→ **What this task involves**
In your copy, include every entry exactly as written but no pictures.

→ **Excerpts from a dataset**
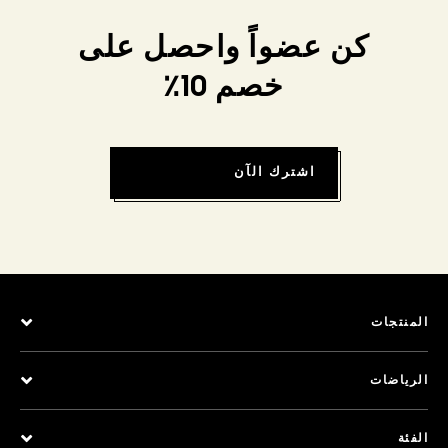
كن عضواً واحصل على
خصم 10٪
اشترك الآن
المنتجات
الرياضات
الفئة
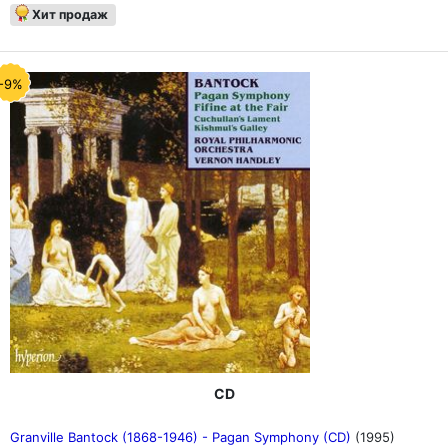
Хит продаж
-9%
CD
Granville Bantock (1868-1946) - Pagan Symphony (CD)
(1995)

→ **Answer space**
كن عضواً واحصل على
خصم 10٪
اشترك الآن
المنتجات
الرياضات
الفئة
Хит продаж
-9%
CD
Granville Bantock (1868-1946) - Pagan Symphony (CD)
(1995)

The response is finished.